Cambalache (Junkshop)
On the road to Chapada dos Guimarães I stumbled upon a place that has left me perplexed. Even the memory of it makes my head spin. From the outside I couldn't tell what it was. There were not solid walls; instead the building was enclosed by thin stripes of wood placed in a grid. It was obviously some kind of store or repair shop because it accepted credit cards. There was a large hand painted sign that hung upside down, but I could not decipher it.
I went inside and found the owner seating on a stool drinking mate cimarrón(1) . He did not stand up but asked me to seat next to him. He was a bearded, introspective man approaching his mid sixties. He introduced himself as André and showed me a book on nuclear reactors he had on a table. I noticed inserts and scribbling on the margins of the book. Scanning the surroundings I could identify many objects: pliers, supermarket cart, chemicals, brooms, car parts, bird cage, water bottles, magazines, bed frame, stacks of burlap bags, pipes, chickens, metal sink, windows, gates, dishes, clothes, toys, but what I could not decipher was under which criteria had all those things ended up in there. Dust accumulated over time had given a uniform reddish patina to all those diverse objects. I imagined André stranded inside the belly of the whale.

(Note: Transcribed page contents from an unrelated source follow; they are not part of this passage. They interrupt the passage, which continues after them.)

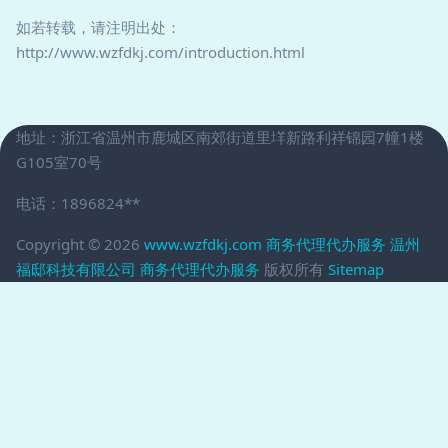
如若转载，请注明出处：
http://www.wzfdkj.com/introduction.html
地址：浙江省温州市鹿城区南郊街道里垟新路利祥锦园7幢1楼
G105室70号
电话：1896824**
Copyright © 2026
www.wzfdkj.com
商务代理代办服务
温州
福邸科技有限公司
商务代理代办服务
版权所有
Sitemap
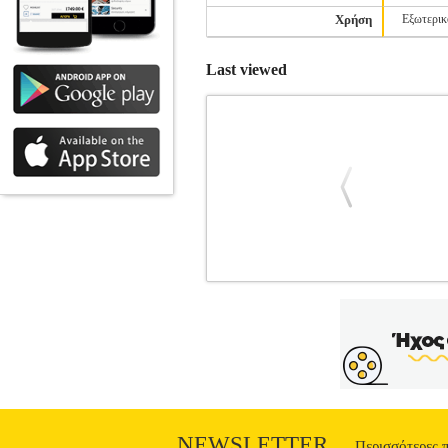
Χρήση
Εξωτερικ
Last viewed
THOMSON 132186 ANT153
ΤΗΛΕΟΡΑΣΕΩΝ
Κατηγορία: ΚΕΡΑ
ραδιοφωνική λήψη πρώτης κατηγορίας μ
T2 και DAB + σας προσφέρουν την καλύτ
ρυθμιζόμενο ενισχυτή. Χαρακτηριστικά
για HDTV και 3D λήψη. - Ελεγχό
παρακολούθηση της ετοιμότητας για λ
UHF: 470 790 MHz, VHF: 174 230 M
NEWSLETTER
Μαύρο.• Εγγύηση: 2 χ
Περισσότερες 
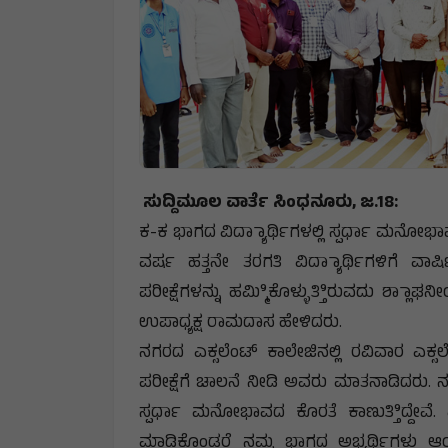
ಸುದ್ದಿಮೂಲ ವಾರ್ತೆ ಸಿಂಧನೂರು, ಜ.18:
ಕ-ಕ ಭಾಗದ ವಿದ್ಯಾಾರ್ಥಿಗಳಲ್ಲಿ ಸ್ಪರ್ಧಾ ಮನೋಭಾವ ಬೆ
ವರ್ಷ ಹತ್ತನೇ ತರಗತಿ ವಿದ್ಯಾಾರ್ಥಿಗಳಿಗೆ ವಾರ್ಷಿ
ಪರೀಕ್ಷೆಗಳನ್ನು ಹಮ್ಮಿಿಕೊಳ್ಳುತ್ತಿಿರುವದು ಶ್ಲ
ಉಪಾಧ್ಯಕ್ಷ ರಾಮದಾಸ ಹೇಳಿದರು.
ನಗರದ ಎಕ್ಸಲೆಂಟ್ ಕಾಲೇಜಿನಲ್ಲಿ ರವಿವಾರ ಎಕ್ಸಲೆ
ಪರೀಕ್ಷೆಗೆ ಚಾಲನೆ ನೀಡಿ ಅವರು ಮಾತನಾಡಿದರು. ನಮ್ಮ
ಸ್ಪರ್ಧಾ ಮನೋಭಾವದ ಕೊರತೆ ಕಾಣುತ್ತಿಿದ್ದೇವೆ.
ಮಾಡಿಕೊಂಡರೆ ನಮ್ಮ ಭಾಗದ ಅಭ್ಯರ್ಥಿಗಳು ಆಯ್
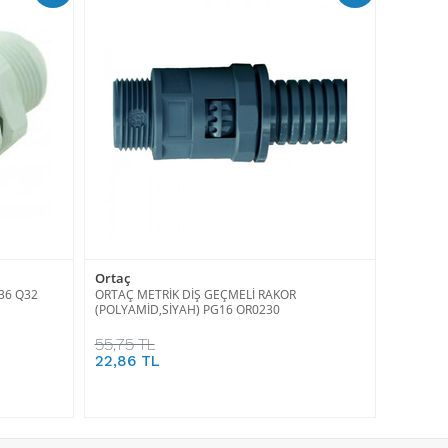
Ortaç
36 Q32
ORTAÇ METRİK DİŞ GEÇMELİ RAKOR
(POLYAMİD,SİYAH) PG16 OR0230
55,75 TL
22,86 TL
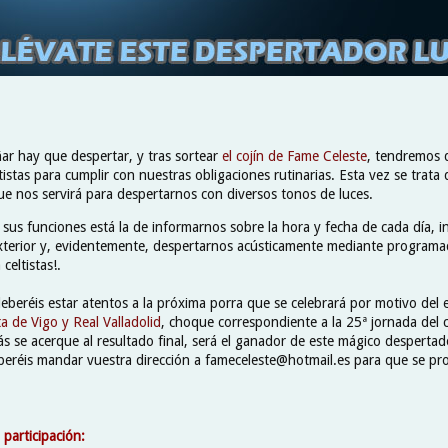
ar hay que despertar, y tras sortear
el cojín de Fame Celeste
, tendremos 
stas para cumplir con nuestras obligaciones rutinarias. Esta vez se trata
e nos servirá para despertarnos con diversos tonos de luces.
 sus funciones está la de informarnos sobre la hora y fecha de cada día, 
xterior y, evidentemente, despertarnos acústicamente mediante programac
celtistas!.
deberéis estar atentos a la próxima porra que se celebrará por motivo del
a de Vigo y Real Valladolid
, choque correspondiente a la 25ª jornada del
s se acerque al resultado final, será el ganador de este mágico despertad
beréis mandar vuestra dirección a fameceleste@hotmail.es para que se pro
.
 participación:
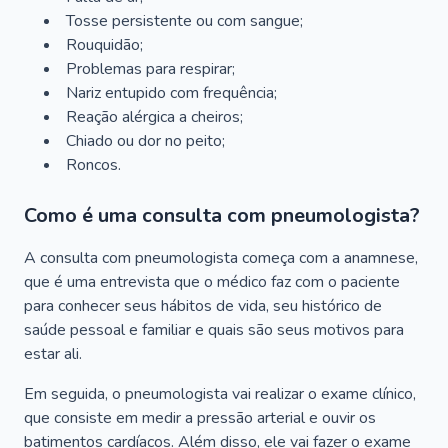
Tosse persistente ou com sangue;
Rouquidão;
Problemas para respirar;
Nariz entupido com frequência;
Reação alérgica a cheiros;
Chiado ou dor no peito;
Roncos.
Como é uma consulta com pneumologista?
A consulta com pneumologista começa com a anamnese,
que é uma entrevista que o médico faz com o paciente
para conhecer seus hábitos de vida, seu histórico de
saúde pessoal e familiar e quais são seus motivos para
estar ali.
Em seguida, o pneumologista vai realizar o exame clínico,
que consiste em medir a pressão arterial e ouvir os
batimentos cardíacos. Além disso, ele vai fazer o exame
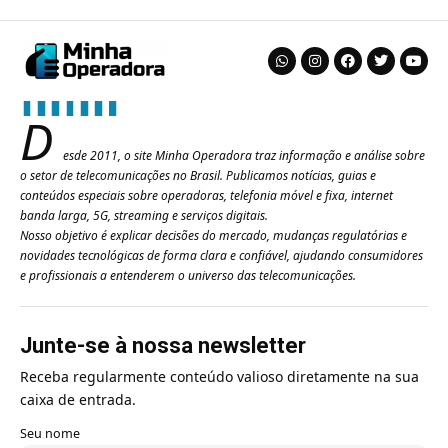
D
esde 2011, o site Minha Operadora traz informação e análise sobre
o setor de telecomunicações no Brasil. Publicamos notícias, guias e
conteúdos especiais sobre operadoras, telefonia móvel e fixa, internet
banda larga, 5G, streaming e serviços digitais.
Nosso objetivo é explicar decisões do mercado, mudanças regulatórias e
novidades tecnológicas de forma clara e confiável, ajudando consumidores
e profissionais a entenderem o universo das telecomunicações.
Junte-se à nossa newsletter
Receba regularmente conteúdo valioso diretamente na sua
caixa de entrada.
Seu nome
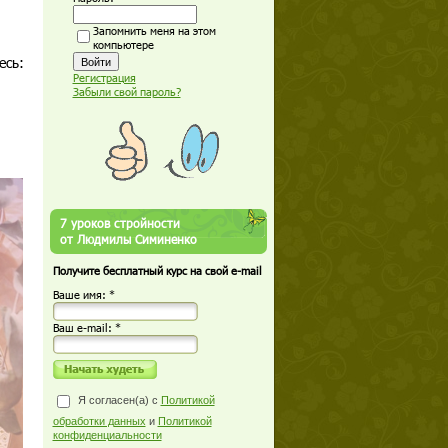
Запомнить меня на этом
компьютере
есь:
Регистрация
Забыли свой пароль?
7 уроков стройности
от Людмилы Симиненко
Получите бесплатный курс на свой e-mail
Ваше имя: *
Ваш е-mail: *
Я согласен(а) с
Политикой
обработки данных
и
Политикой
конфиденциальности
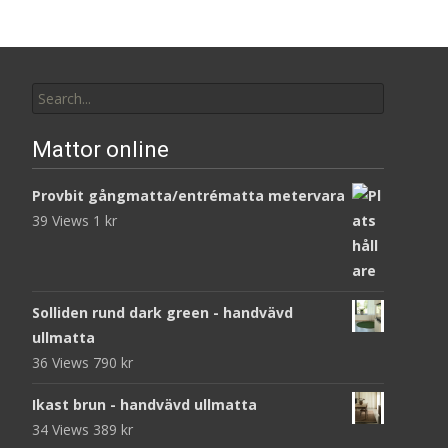
Search
for:
Mattor online
Provbit gångmatta/entrématta metervara
39 Views
1
kr
Solliden rund dark green - handvävd
ullmatta
36 Views
790
kr
Ikast brun - handvävd ullmatta
34 Views
389
kr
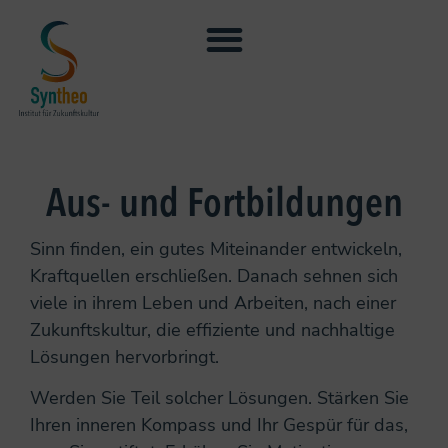
Aus- und Fortbildungen
Sinn finden, ein gutes Miteinander entwickeln,
Kraftquellen erschließen. Danach sehnen sich
viele in ihrem Leben und Arbeiten, nach einer
Zukunftskultur, die effiziente und nachhaltige
Lösungen hervorbringt.
Werden Sie Teil solcher Lösungen. Stärken Sie
Ihren inneren Kompass und Ihr Gespür für das,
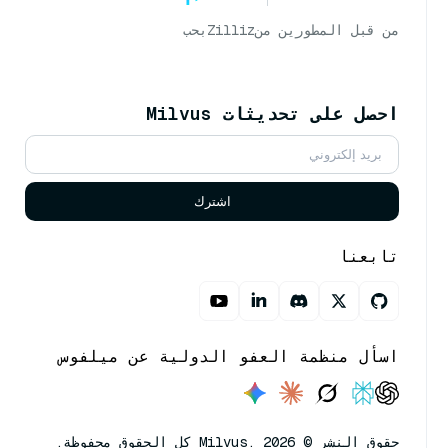
من قبل المطورين من
Zilliz
بحب
احصل على تحديثات Milvus
اشترك
تابعنا
اسأل منظمة العفو الدولية عن ميلفوس
حقوق النشر © Milvus. 2026 كل الحقوق محفوظة.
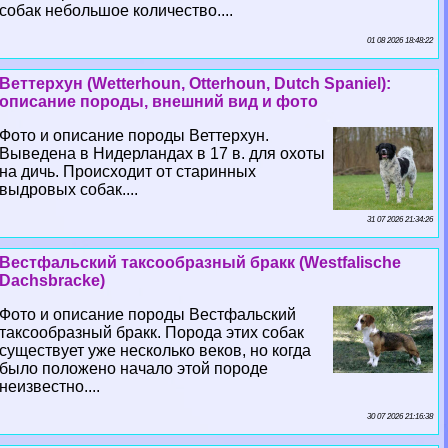
собак небольшое количество....
01 08 2026 18:48:22
Веттерхун (Wetterhoun, Otterhoun, Dutch Spaniel):
описание породы, внешний вид и фото
Фото и описание породы Веттерхун.
Выведена в Нидерландах в 17 в. для охоты
на дичь. Происходит от старинных
выдровых собак....
31 07 2026 21:34:26
Вестфальский таксообразный бpaкк (Westfalische
Dachsbracke)
Фото и описание породы Вестфальский
таксообразный бpaкк. Порода этих собак
существует уже несколько веков, но когда
было положено начало этой породе
неизвестно....
30 07 2026 21:16:38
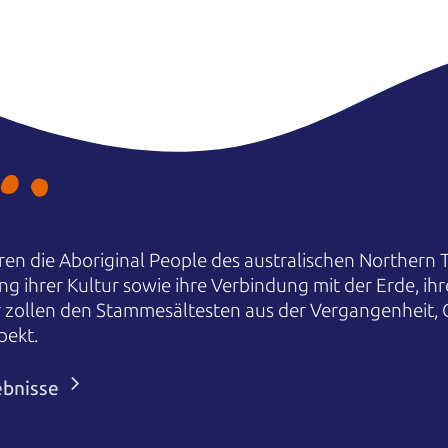
en die Aboriginal People des australischen Northern T
ng ihrer Kultur sowie ihre Verbindung mit der Erde, i
r zollen den Stammesältesten aus der Vergangenheit,
pekt.
ebnisse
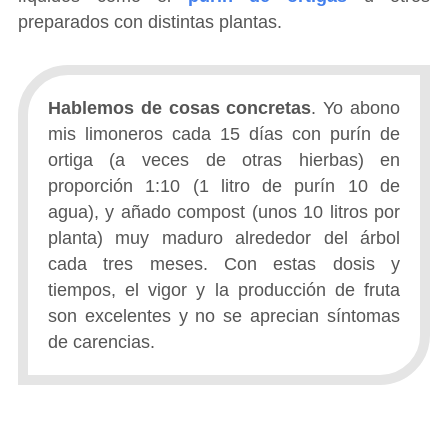
preparados con distintas plantas.
Hablemos de cosas concretas
. Yo abono
mis limoneros cada 15 días con purín de
ortiga (a veces de otras hierbas) en
proporción 1:10 (1 litro de purín 10 de
agua), y añado compost (unos 10 litros por
planta) muy maduro alrededor del árbol
cada tres meses. Con estas dosis y
tiempos, el vigor y la producción de fruta
son excelentes y no se aprecian síntomas
de carencias.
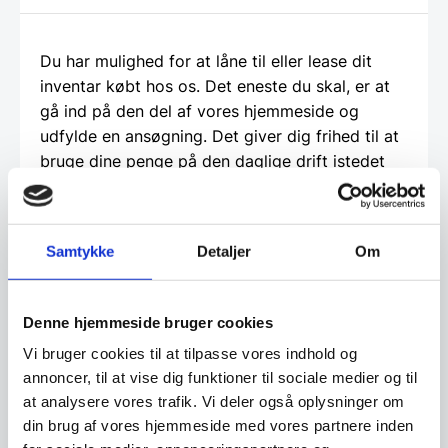
Du har mulighed for at låne til eller lease dit
inventar købt hos os. Det eneste du skal, er at
gå ind på den del af vores hjemmeside og
udfylde en ansøgning. Det giver dig frihed til at
bruge dine penge på den daglige drift istedet
for inventar. Det giver dig også mulighed for
måske at lave netop den indretning du har
drømt om, men som måske er for dyr, hvis du
Samtykke
Detaljer
Om
skulle betale den kontant. Vi hos
www.restaurantinventar.dk
har ikke nogen
økonomisk interesse i at tilbyde dig dette ud
Denne hjemmeside bruger cookies
over vi finder det en god service. Og al
Vi bruger cookies til at tilpasse vores indhold og
låntagning og leasing foregår direkte imellem
annoncer, til at vise dig funktioner til sociale medier og til
dig som kunde og en tredjepartner, som vi hos
at analysere vores trafik. Vi deler også oplysninger om
restaurantinventar.dk
har udvalgt til at tilbyde
din brug af vores hjemmeside med vores partnere inden
denne service.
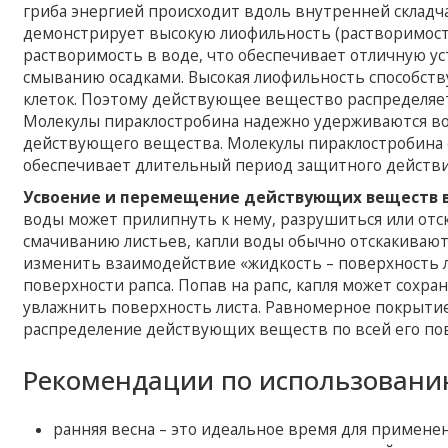
гриба энергией происходит вдоль внутренней складч
демонстрирует высокую лиофильность (растворимость
растворимость в воде, что обеспечивает отличную у
смыванию осадками. Высокая лиофильность способст
клеток. Поэтому действующее вещество распределяе
Молекулы пираклостробина надежно удерживаются вос
действующего вещества. Молекулы пираклостробина о
обеспечивает длительный период защитного действ
Усвоение и перемещение действующих веществ в
воды может прилипнуть к нему, разрушиться или отс
смачиванию листьев, капли воды обычно отскакиваю
изменить взаимодействие «жидкость – поверхность л
поверхности рапса. Попав на рапс, капля может сохр
увлажнить поверхность листа. Равномерное покрытие
распределение действующих веществ по всей его по
Рекомендации по использовани
ранняя весна – это идеальное время для примене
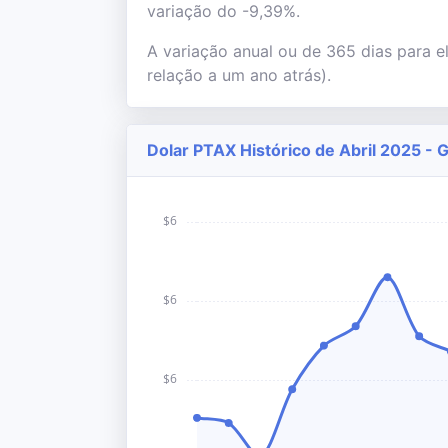
variação do -9,39%.
A variação anual ou de 365 dias para e
relação a um ano atrás).
Dolar PTAX Histórico de Abril 2025 - 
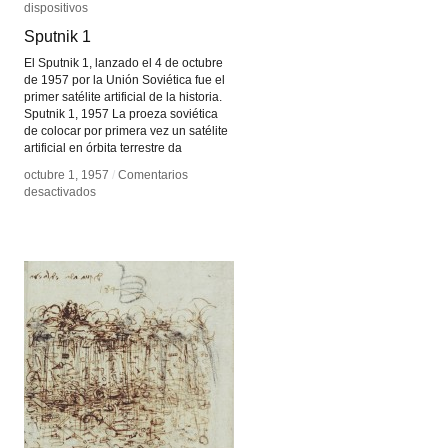
dispositivos
dispositivos
Sputnik 1
Sputnik 1
El Sputnik 1, lanzado el 4 de octubre
de 1957 por la Unión Soviética fue el
primer satélite artificial de la historia.
Sputnik 1, 1957 La proeza soviética
de colocar por primera vez un satélite
artificial en órbita terrestre da
octubre 1, 1957
octubre 1, 1957
/
/
Comentarios
Comentarios
en
en
desactivados
desactivados
Sputnik
Sputnik
1
1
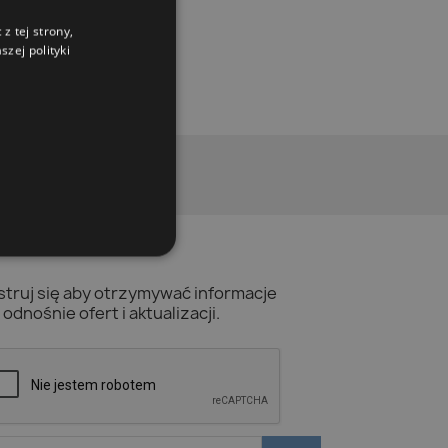
z tej strony,
zej polityki
struj się aby otrzymywać informacje
odnośnie ofert i aktualizacji.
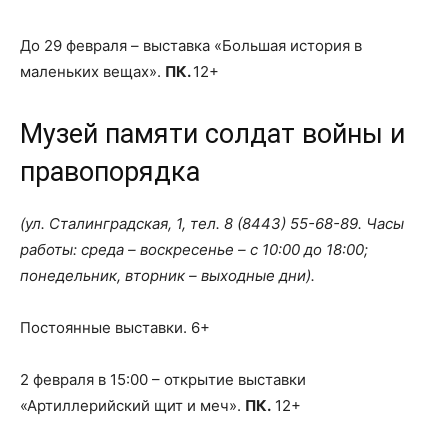
До 29 февраля – выставка «Большая история в
маленьких вещах».
ПК.
12+
Музей памяти солдат войны и
правопорядка
(ул. Сталинградская, 1, тел.
8 (8443) 55-68-89
. Часы
работы: среда – воскресенье – с 10:00 до 18:00;
понедельник, вторник – выходные дни).
Постоянные выставки. 6+
2 февраля в 15:00 – открытие выставки
«Артиллерийский щит и меч».
ПК.
12+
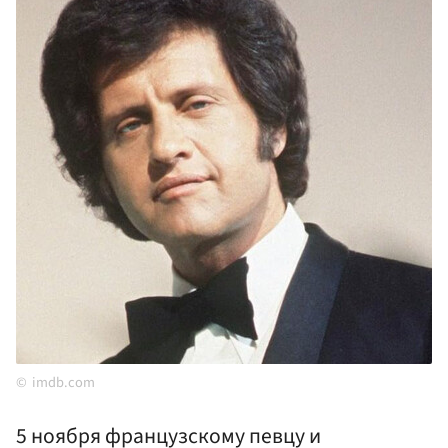
imdb.com
5 ноября французскому певцу и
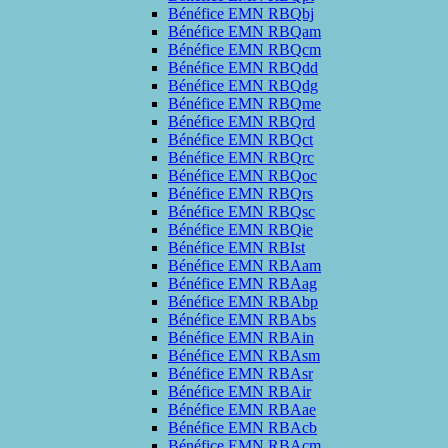
Bénéfice EMN RBQbj
Bénéfice EMN RBQam
Bénéfice EMN RBQcm
Bénéfice EMN RBQdd
Bénéfice EMN RBQdg
Bénéfice EMN RBQme
Bénéfice EMN RBQrd
Bénéfice EMN RBQct
Bénéfice EMN RBQrc
Bénéfice EMN RBQoc
Bénéfice EMN RBQrs
Bénéfice EMN RBQsc
Bénéfice EMN RBQie
Bénéfice EMN RBIst
Bénéfice EMN RBAam
Bénéfice EMN RBAag
Bénéfice EMN RBAbp
Bénéfice EMN RBAbs
Bénéfice EMN RBAin
Bénéfice EMN RBAsm
Bénéfice EMN RBAsr
Bénéfice EMN RBAir
Bénéfice EMN RBAae
Bénéfice EMN RBAcb
Bénéfice EMN RBAcm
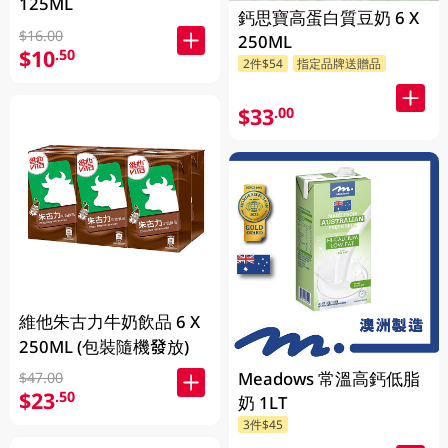
125ML
鈣思寶高蛋白質豆奶 6 X
$16.00
250ML
$10
.50
2件$54
指定品牌送贈品
$33
.00
維他朱古力牛奶飲品 6 X
250ML (包裝隨機發放)
Meadows 常溫高鈣低脂
$47.00
$23
.50
奶 1LT
3件$45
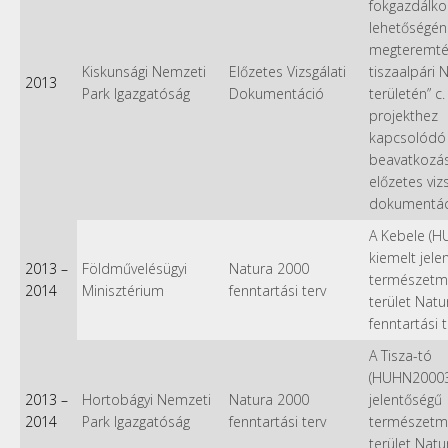
fokgazdálk
lehetőségén
megteremté
Kiskunsági Nemzeti
Előzetes Vizsgálati
tiszaalpári 
2013
Park Igazgatóság
Dokumentáció
területén” c.
projekthez
kapcsolódó
beavatkozá
előzetes vizs
dokumentác
A Kebele (H
kiemelt jele
2013
–
Földművelésügyi
Natura 2000
természetm
2014
Minisztérium
fenntartási terv
terület Nat
fenntartási 
A Tisza-tó
(HUHN20003
2013
–
Hortobágyi Nemzeti
Natura 2000
jelentőségű
2014
Park Igazgatóság
fenntartási terv
természetm
terület Nat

André asked me what I was looking for. I said I was just passing by and would like to photograph his place. He agreed and asked me if I wanted to play chess afterwards. I kindly declined and went to look around.
An area of the store resembled Jean Tinguely's welding studio. If Tinguely's art satirized the mindless overproduction of material goods in industrial society, this junkshop went a step further to state the impossibility of a postindustrial redemption. All of those things held together were their own new reality, a collective conglomerate of matter entrenched in processes of decay, a geological transmutation that could not be reversed, much less reorganize.
I found a large, roofless building where pipes, water tanks and an abandoned car laid scattered amongst overgrown tropical vegetation. On the side of this building I saw what it seemed like the arsenal of Dada and Surrealism: an array of readymades arranged with striking poetic precision. As I prepared to photograph this exquisite assemblage a rooster came into the scene. I tried to chase the bird away but he would not leave. Instead, the rooster looked at me in the eye and walked inside the frame, posing for the camera. This chance encounter made me think the animal wanted to deliver a message, something I could not refuse.
As I photographed the rooster I entertained the notion that this physical realm epitomizes the collapse of our materialist system of values, the black hole of consumerism. The unintended aesthetics of these ruins is all we have left. This place had the physical pull of a vortex; a site where the spatial and geological coordinates of the planet had become disjointed, where time warps and other worlds break through the surface of reality, unleashing the symbolic power of otherness and of the unconscious.
André was playing chess by himself and told me that the rooster had been the champion in a big cockfight tournament. Someone gave it to him after it could not fight anymore. He had decided not to cook it because it would be too hard to chew. All the rooster does now is sing in the morning and spend the day wandering around, chasing after the hens.